Leadership candidates won’t address health care for seniors

Originally published by the Edmonton Journal September 26th 2011. To go to the Edmonton Journal website please click here

Progressive Conservative leadership candidates care more about tax cuts than seniors. Interest in health care and seniors has prompted me to follow public statements on the topic during the PC leadership race.

On Sept. 17 The Journal published what the former CEO of Alberta Health Services, Dr. Stephen Duckett, had to say to the next premier about health care. (“Message to next premier: Please cure health system; Invest in community care, rein in collective agreements and don’t look for a quick fix.”)

On the same page I read an opinion piece from Public Interest Alberta on responses from leadership candidates to questions relating to seniors. (“Government needs to open its ears; It’s time for Alberta to have dialogue on key issues such as our aging population.”)

I then studied responses from leadership candidates to questions posed and made public by the Canadian Taxpayers Federation (CTF).
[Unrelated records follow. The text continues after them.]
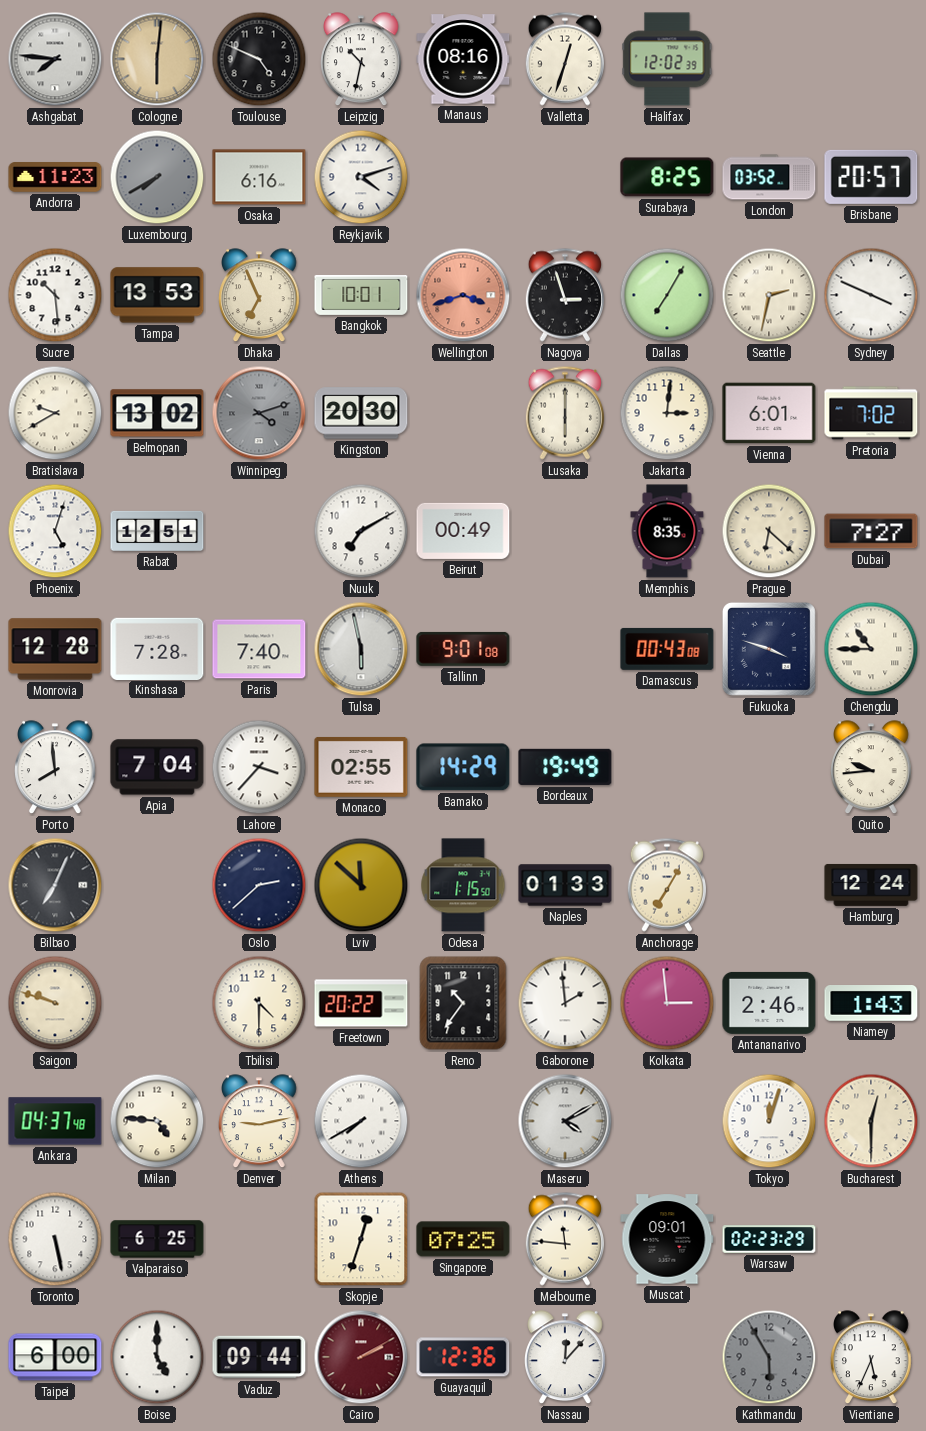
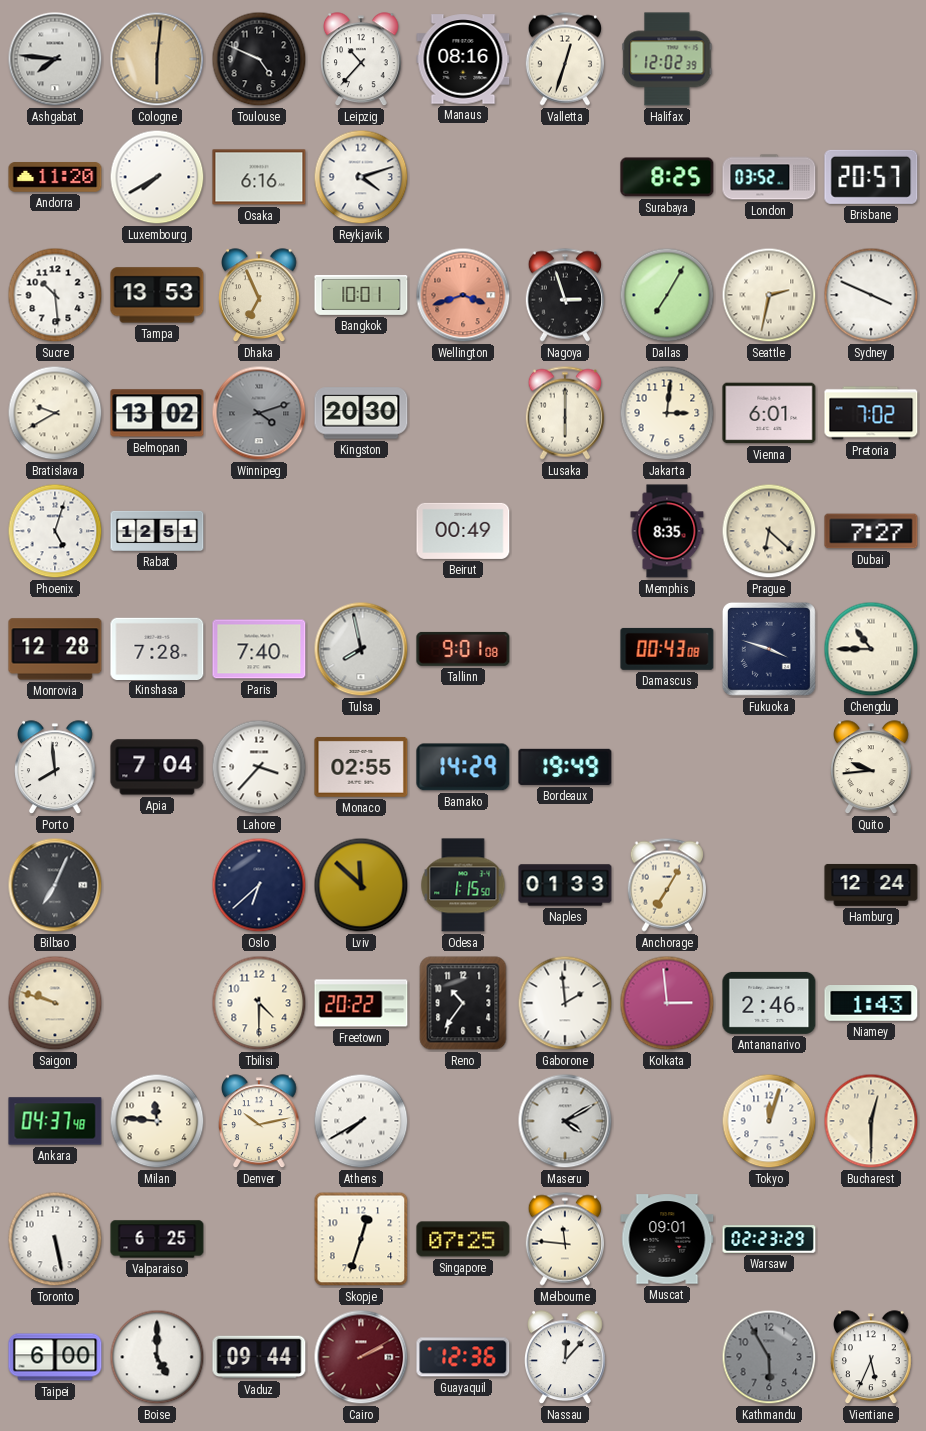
Leipzig: 10:32 -> 10:37
Andorra: 11:23 -> 11:20
Luxembourg dial: grey -> white
Nuuk: 7:10 -> none
Tulsa: 5:58 -> 7:58
Oslo: 2:38 -> 6:38
Milan: 4:46 -> 11:46
Denver: 9:13 -> 10:13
Leadership candidates responded diligently to every question posed by the CTF, an organization with a distinct bias in favour of privatized health care.
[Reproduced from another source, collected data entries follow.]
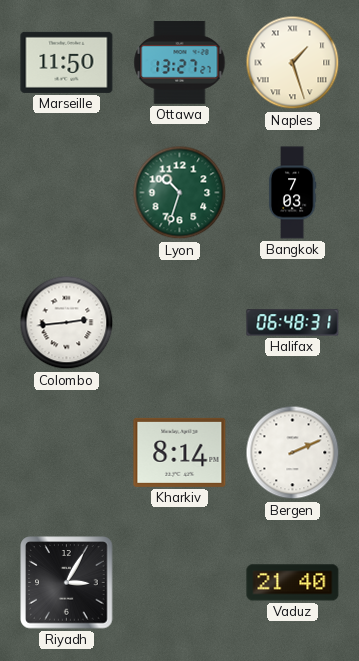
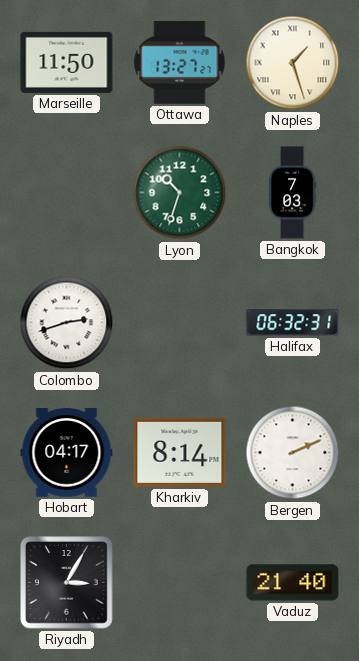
Colombo: 2:44 -> 2:42
Halifax: 06:48 -> 06:32
Hobart: none -> 04:17
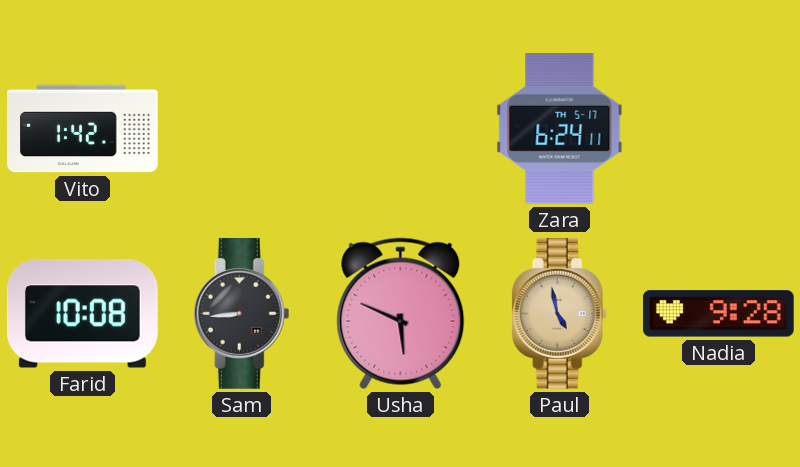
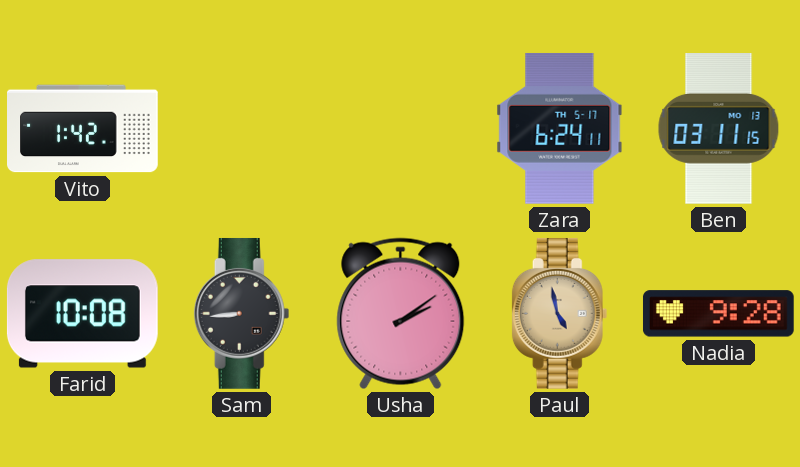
Ben: none -> 03:11
Usha: 5:49 -> 2:09
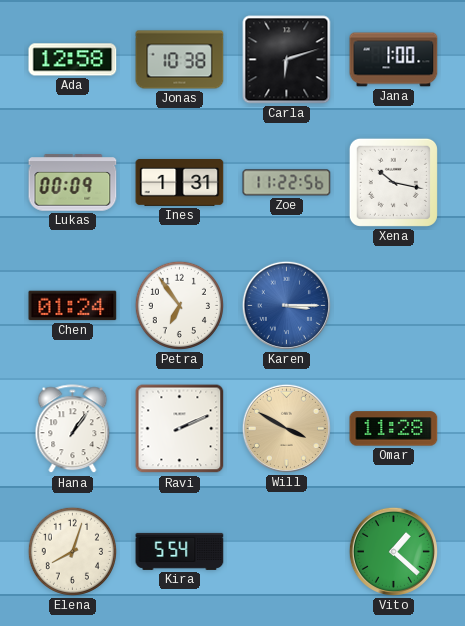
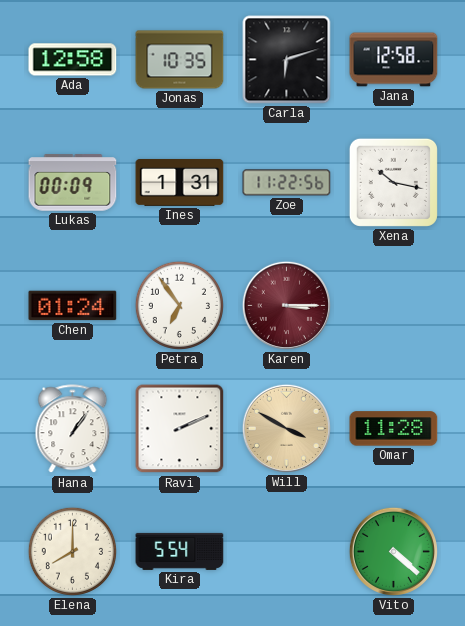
Jonas: 10:38 -> 10:35
Jana: 1:00 -> 12:58
Karen dial: blue -> burgundy
Elena: 8:03 -> 8:00
Vito: 1:22 -> 4:22
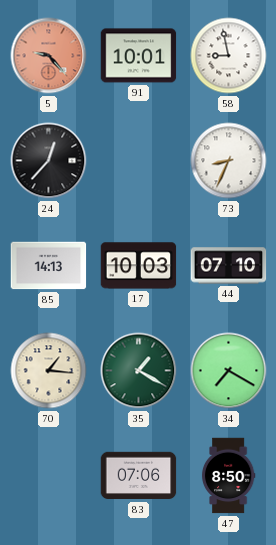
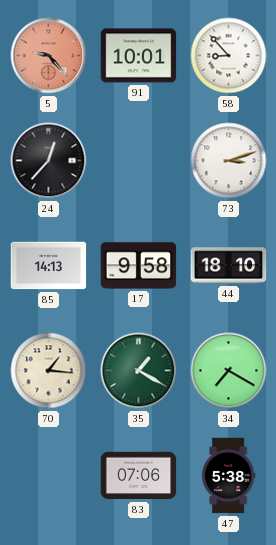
58: 8:58 -> 8:53
73: 8:34 -> 3:12
17: 10:03 -> 9:58
44: 07:10 -> 18:10
47: 8:50 -> 5:38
None of the CTF’s questions aimed at serving the interest of seniors, the very people who have collectively paid more taxes and contributed more and for longer to society than any other demographic group.

Public Interest Alberta heard little from the candidates with the exception of Alison Redford, who took the time to address some issues raised by the non-partisan organization. No commitment was in favour of stopping the commercialization of continuing-care services. Surprisingly, support for improved services for seniors and others needing health-care services came from Duckett.

Health care does not come cheap, and Albertans already pay more out-of-pocket for health care than people in other provinces, so why do leadership candidates keep pushing the privatization button at public expense?

We cannot afford privatization of public services. In fact, if the trend to privatize anything that isn’t tied down does not stop, the cost to society in lost social programs will increase dramatically while the boomers age in place, or more likely, if they are not rich, age in a place that does not have the health services they need.